Okay clear, thanks for clarifying!
One thing you might want to keep in mind is how much toilet paper you’ll need to bring!
Haha why is that?
Currently, Taiwan is experiencing a run on toilet paper… no telling how long it will last - Taiwanese can be a “little” crazy at times. Should be able to find more info via Google. Cheers!
I always heard the fast and bestest way to learn was with a pillow translator.
I hope they have figured it out by September
Bad experiences with that, and you won’t get the scholarship.
I am the tutor.
Someone that speaks the local language and shares your pillow.
I don’t think we’re the ones who needed the explanation.
Just did some research. Isn’t there a very large aboriginal population in Hualien (9,000 people), and does this the ability to learn because less Mandarin is spoken?
Yup. Better pick another place. Not so much taiwanese or aboriginal language being spoken. How about taoyuan??? Super immersive!
No, they’ll speak Mandarin, just means that you’ll see some cute aboriginal girls and that if you’re lucky, you’ll get to see a tribal head-hunting and maybe even a tribal chief, but that would be the last thing you’d see before…[whooosh!]
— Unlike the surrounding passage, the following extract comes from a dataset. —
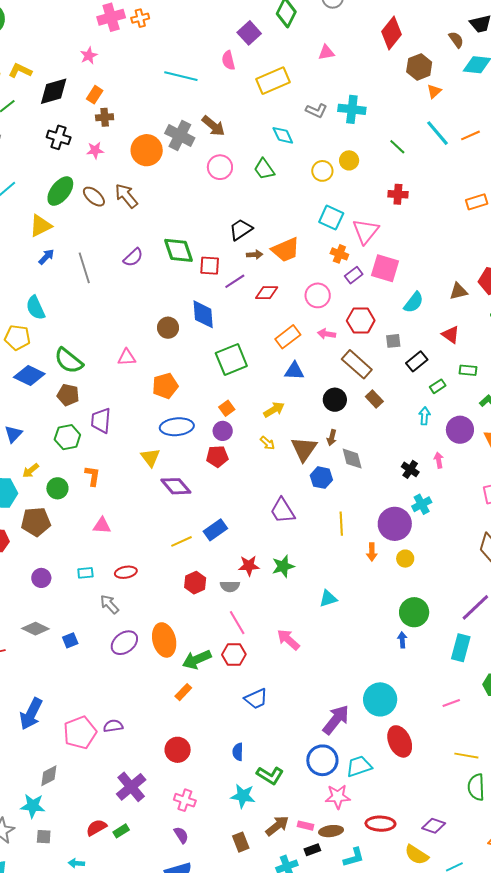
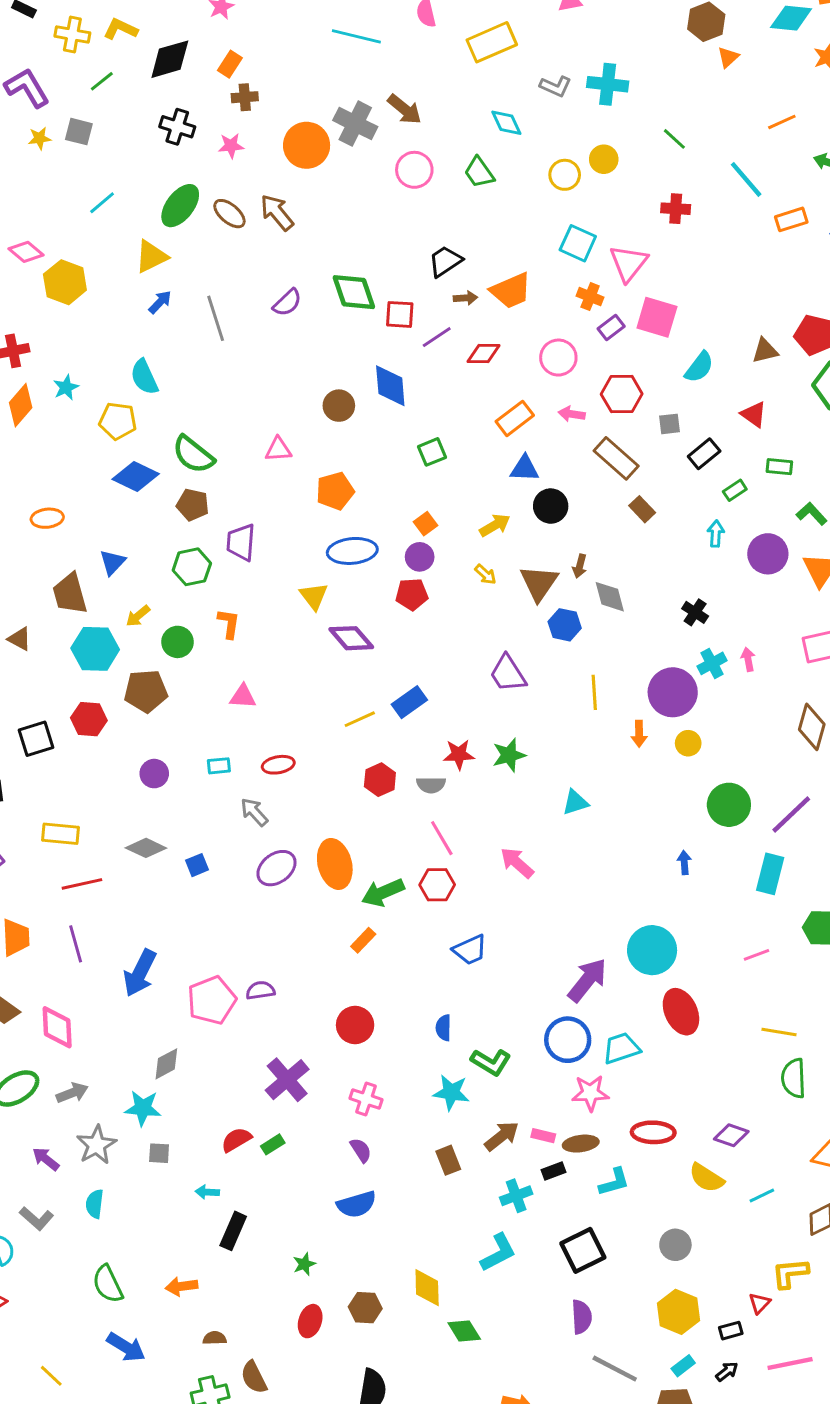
cyan line: (438, 133) -> (746, 179), moved
green square: (231, 359) -> (432, 452), size x0.6
black circle: (335, 400) -> (551, 506), moved
pink arrow: (439, 460) -> (748, 659), moved
green circle: (414, 612) -> (729, 805), moved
1:1 daily instruction with private tutor is good. The tutor makes more and you control the relationship. You can do visa runs to Hong Kong as needed. Additionally, find a gf willing to teach you as soon as possible. If you find one gf that will not, then find another that will. The smartest way to learn is to live in a Chinatown near you and study Chinese while pursuing more practical goals. That way your investment is more in line with expected return on investment. You will never be Chinese, so be careful before you spend 1 year of your precious life trying to join a club that will never accept you as a member. If you leave for Taiwan, then always have money ready, a way to go back home, and a place to land in NL with housing and maybe a job. Going to South Taiwan to find Taiwanese who cannot speak English is neither advised nor necessary. If you travel 3 MRT stops away from NTU, that is far enough, e.g. JingMei, to find locals with no English ability and they have never exchanged 2 words (in any language) with a Westerner.
True, but OP looks set on going to Taiwan, no matter the cost and if money is not a consideration, then definitely on-site immersion is better.
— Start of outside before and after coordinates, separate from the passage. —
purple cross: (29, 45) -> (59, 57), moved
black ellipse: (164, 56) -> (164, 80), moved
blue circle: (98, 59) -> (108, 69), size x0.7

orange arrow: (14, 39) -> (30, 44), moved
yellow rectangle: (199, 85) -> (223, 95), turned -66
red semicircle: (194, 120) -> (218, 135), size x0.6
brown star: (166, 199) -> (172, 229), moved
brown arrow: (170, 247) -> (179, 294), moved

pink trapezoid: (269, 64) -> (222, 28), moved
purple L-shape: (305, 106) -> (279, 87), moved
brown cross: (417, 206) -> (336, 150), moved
Pieter: do try and get a language exchange going with some local friend. Usually can find one on some bulletin board at whatever university you choose, or maybe from some random person you meet in the beginning. I did that in first few months when I began learning Mandarin and it helped so much, because I was asking all sorts of things about how to “say this, ask that” and writing down the characters, etc. Stuff you sometimes won’t get to learn (right away) in class.
Huh… Crazy toilet paper… that is good one.